MAKE YOUR HOME HERE!!!!!
THE HIGHEST, HEALTHIEST, LIVEST, BIGGEST
CITY IN THE STATE
EIGHT STEEL MILLS
AND
SIXTY-SEVEN OTHER INDUSTRIES
WATCH US GROW!!!!
In the deserted park at Cypress Hill workmen appeared who cut down the remaining dead trees. The Venus of Cydnos and the Apollo Belvedere were pulled down from their pedestals in the dead hedge. One of the workmen, a Calabrian, carted them off, scrubbed them clean of the corroding soot and set them up in the back yard of his little house in the Flats. They came to a good end, for the workman cherished them earnestly. In the little garden behind his house, which by some miracle of devotion he managed to fill with green things, he placed the two statues on pedestals which he himself constructed of bricks and concrete. At the base he planted ivy which flourished and spread over the cracked marble and the adjoining fence. So in all the desert of the great mill town there was one corner at least where beauty was worshiped in a humble setting of cabbages and tomato vines. In the evening when the light was not too bright, the little corner looked for all the world like a bit of a Florentine garden.
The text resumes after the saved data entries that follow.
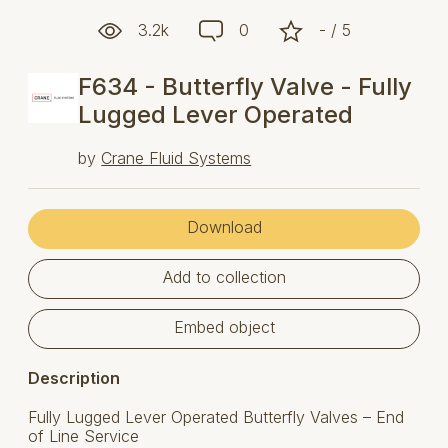
3.2k
0
- / 5
F634 - Butterfly Valve - Fully
Lugged Lever Operated
by
Crane Fluid Systems
Download
Add to collection
Embed object
Description
Fully Lugged Lever Operated Butterfly Valves – End
of Line Service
The steam shovels set to work on a bright April morning with a terrific sound of hissing steam, of grinding cables and clattering chains. In great gulps they tore up the earth which had lain undisturbed since the passing of the second great glacier. For the Town was not satisfied with the destruction of the house at Cypress Hill; it was not content until the Hill itself was scooped up and carted away. It was a wonderful feat and brought the Town a vast amount of advertisement. Pictures of the hill’s destruction found their way into the illustrated papers. They were shown in movie palaces in every part of the country.